WHAT NEEDS TO BE DONE>
Say how many lines of the entries below include "可就在他要拿到对讲机时", giving nothing but that number.

ENTRIES SHOWN>
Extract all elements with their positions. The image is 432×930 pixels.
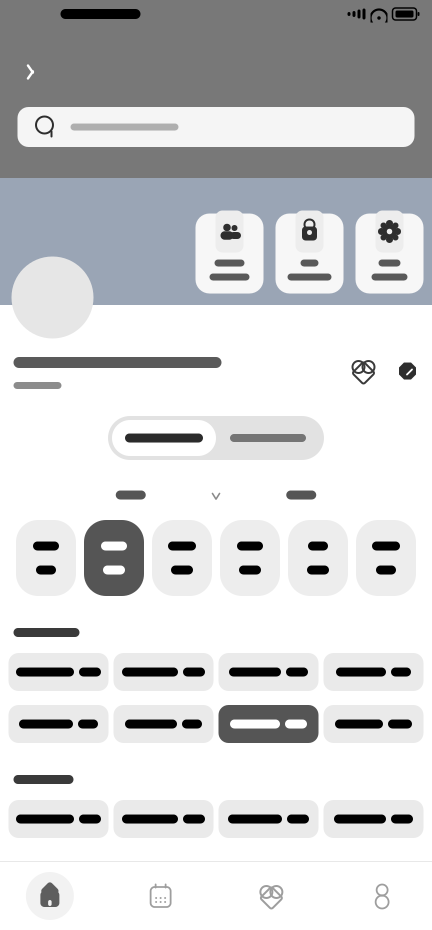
button[interactable] <box>218 705 318 743</box>
button[interactable] <box>218 653 318 691</box>
button[interactable] <box>114 705 214 743</box>
button[interactable] <box>324 800 424 838</box>
button[interactable] <box>196 214 264 294</box>
button[interactable]: Favorites <box>216 885 327 907</box>
button[interactable] <box>114 653 214 691</box>
button[interactable] <box>286 490 316 500</box>
button[interactable] <box>8 653 108 691</box>
button[interactable] <box>112 420 216 456</box>
button[interactable] <box>324 705 424 743</box>
button[interactable] <box>114 800 214 838</box>
button[interactable] <box>152 520 212 596</box>
button[interactable] <box>356 214 424 294</box>
button[interactable] <box>218 800 318 838</box>
button[interactable] <box>324 653 424 691</box>
button[interactable] <box>8 705 108 743</box>
button[interactable] <box>16 520 76 596</box>
button[interactable] <box>276 214 344 294</box>
button[interactable]: Search <box>18 107 414 147</box>
button[interactable] <box>220 520 280 596</box>
button[interactable] <box>288 520 348 596</box>
button[interactable]: Change month <box>207 486 225 504</box>
button[interactable]: Profile <box>327 884 432 908</box>
button[interactable]: Home <box>0 872 105 920</box>
button[interactable]: Favorite <box>352 359 376 383</box>
button[interactable] <box>356 520 416 596</box>
button[interactable]: Share <box>394 359 418 383</box>
button[interactable] <box>116 490 146 500</box>
button[interactable] <box>8 800 108 838</box>
button[interactable]: Calendar <box>105 884 216 908</box>
button[interactable] <box>216 420 320 456</box>
button[interactable] <box>84 520 144 596</box>
button[interactable]: Back <box>16 55 50 89</box>
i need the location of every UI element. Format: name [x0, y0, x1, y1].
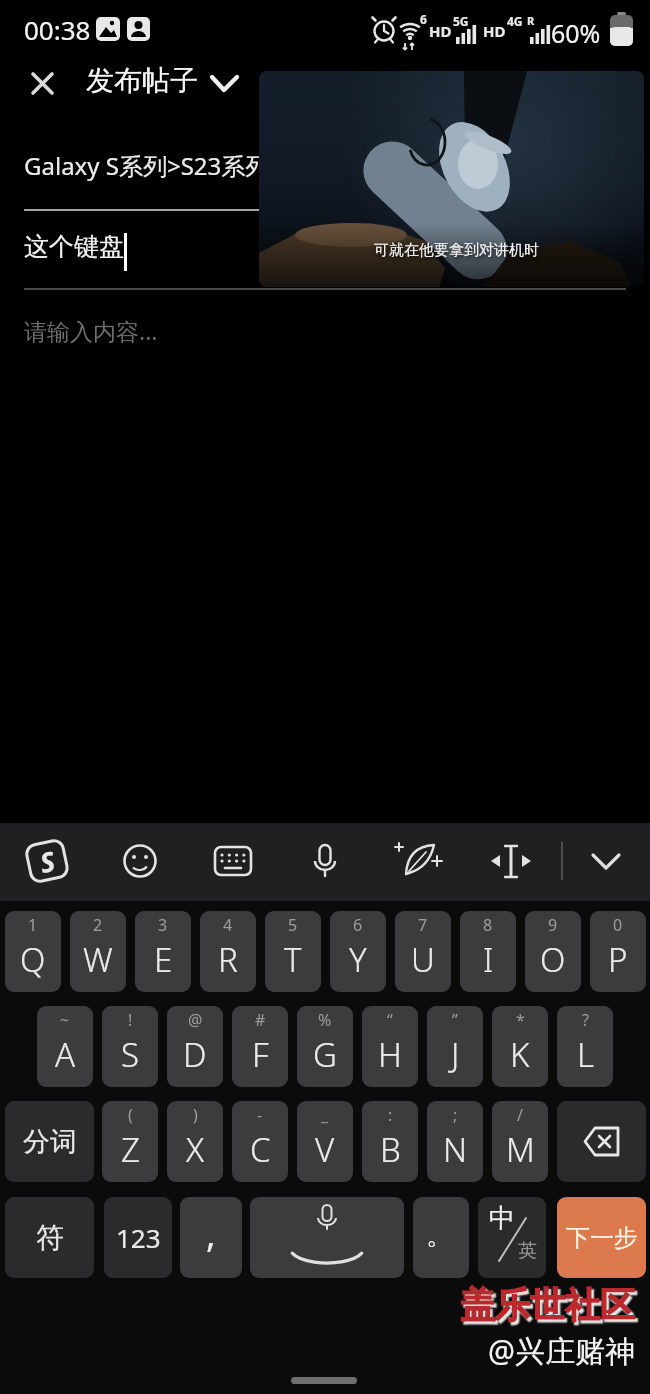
button[interactable]: : — [362, 1101, 418, 1182]
staticText: “ — [387, 1009, 393, 1031]
staticText: , — [206, 1209, 216, 1258]
staticText: 盖乐世社区 — [460, 1283, 635, 1327]
staticText: I — [483, 937, 494, 982]
staticText: V — [315, 1127, 335, 1172]
button[interactable]: _ — [297, 1101, 353, 1182]
button[interactable]: 9 — [525, 911, 581, 992]
staticText: T — [284, 937, 302, 982]
staticText: L — [577, 1032, 594, 1077]
staticText: C — [250, 1127, 271, 1172]
button[interactable] — [250, 1197, 404, 1278]
staticText: ” — [452, 1009, 458, 1031]
button[interactable]: 。 — [413, 1197, 469, 1278]
staticText: : — [388, 1104, 393, 1126]
staticText: J — [451, 1032, 460, 1077]
button[interactable]: 3 — [135, 911, 191, 992]
button[interactable] — [209, 837, 257, 885]
staticText: 4 — [223, 914, 233, 936]
button[interactable]: / — [492, 1101, 548, 1182]
staticText: F — [252, 1032, 269, 1077]
staticText: 123 — [116, 1220, 161, 1255]
button[interactable]: % — [297, 1006, 353, 1087]
staticText: HD — [483, 21, 506, 41]
button[interactable]: ! — [102, 1006, 158, 1087]
button[interactable]: # — [232, 1006, 288, 1087]
button[interactable]: 8 — [460, 911, 516, 992]
staticText: 6 — [353, 914, 363, 936]
button[interactable]: 符 — [5, 1197, 94, 1278]
button[interactable]: 4 — [200, 911, 256, 992]
staticText: 8 — [483, 914, 493, 936]
button[interactable] — [487, 837, 535, 885]
staticText: ) — [193, 1104, 198, 1126]
staticText: 英 — [518, 1239, 537, 1263]
staticText: ; — [453, 1104, 458, 1126]
staticText: G — [313, 1032, 337, 1077]
staticText: R — [527, 13, 535, 28]
staticText: - — [257, 1104, 263, 1126]
staticText: M — [506, 1127, 535, 1172]
button[interactable]: ) — [167, 1101, 223, 1182]
staticText: 发布帖子 — [86, 63, 198, 98]
staticText: ! — [128, 1009, 133, 1031]
staticText: 5G — [453, 13, 469, 29]
staticText: B — [380, 1127, 401, 1172]
button[interactable] — [557, 1101, 646, 1182]
staticText: Z — [121, 1127, 140, 1172]
button[interactable]: 下一步 — [557, 1197, 646, 1278]
button[interactable]: 0 — [590, 911, 646, 992]
button[interactable]: 6 — [330, 911, 386, 992]
staticText: S — [121, 1032, 140, 1077]
button[interactable]: ” — [427, 1006, 483, 1087]
staticText: # — [255, 1009, 266, 1031]
staticText: ? — [582, 1009, 589, 1031]
button[interactable]: ~ — [37, 1006, 93, 1087]
staticText: % — [318, 1009, 332, 1031]
staticText: N — [443, 1127, 468, 1172]
staticText: X — [186, 1127, 205, 1172]
staticText: U — [411, 937, 435, 982]
button[interactable]: 5 — [265, 911, 321, 992]
staticText: 7 — [418, 914, 428, 936]
button[interactable]: S — [22, 836, 72, 886]
staticText: Y — [349, 937, 367, 982]
button[interactable]: 可就在他要拿到对讲机时 — [259, 71, 644, 287]
button[interactable]: @ — [167, 1006, 223, 1087]
staticText: R — [218, 937, 238, 982]
staticText: 。 — [426, 1219, 452, 1252]
staticText: 请输入内容... — [24, 315, 158, 346]
button[interactable]: ( — [102, 1101, 158, 1182]
button[interactable]: 发布帖子 — [86, 63, 198, 98]
staticText: 可就在他要拿到对讲机时 — [374, 241, 539, 260]
button[interactable]: 2 — [70, 911, 126, 992]
button[interactable] — [582, 837, 630, 885]
button[interactable] — [396, 837, 444, 885]
button[interactable] — [301, 837, 349, 885]
staticText: Q — [20, 937, 46, 982]
staticText: 符 — [36, 1220, 64, 1255]
staticText: W — [83, 937, 113, 982]
button[interactable]: 中 — [478, 1197, 546, 1278]
staticText: 中 — [489, 1202, 515, 1235]
button[interactable]: - — [232, 1101, 288, 1182]
staticText: / — [517, 1104, 523, 1126]
button[interactable]: , — [180, 1197, 242, 1278]
staticText: A — [55, 1032, 76, 1077]
button[interactable]: Galaxy S系列>S23系列 — [0, 142, 400, 198]
button[interactable]: ; — [427, 1101, 483, 1182]
staticText: ~ — [60, 1009, 70, 1031]
staticText: 2 — [93, 914, 103, 936]
button[interactable]: “ — [362, 1006, 418, 1087]
button[interactable]: 123 — [104, 1197, 172, 1278]
button[interactable] — [116, 837, 164, 885]
staticText: 0 — [613, 914, 623, 936]
button[interactable]: 分词 — [5, 1101, 94, 1182]
staticText: H — [378, 1032, 402, 1077]
button[interactable]: ? — [557, 1006, 613, 1087]
button[interactable]: 7 — [395, 911, 451, 992]
staticText: 9 — [548, 914, 558, 936]
button[interactable]: * — [492, 1006, 548, 1087]
staticText: _ — [321, 1104, 329, 1126]
button[interactable] — [20, 61, 64, 105]
button[interactable]: 1 — [5, 911, 61, 992]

RESPONSE TO THE TASK>
2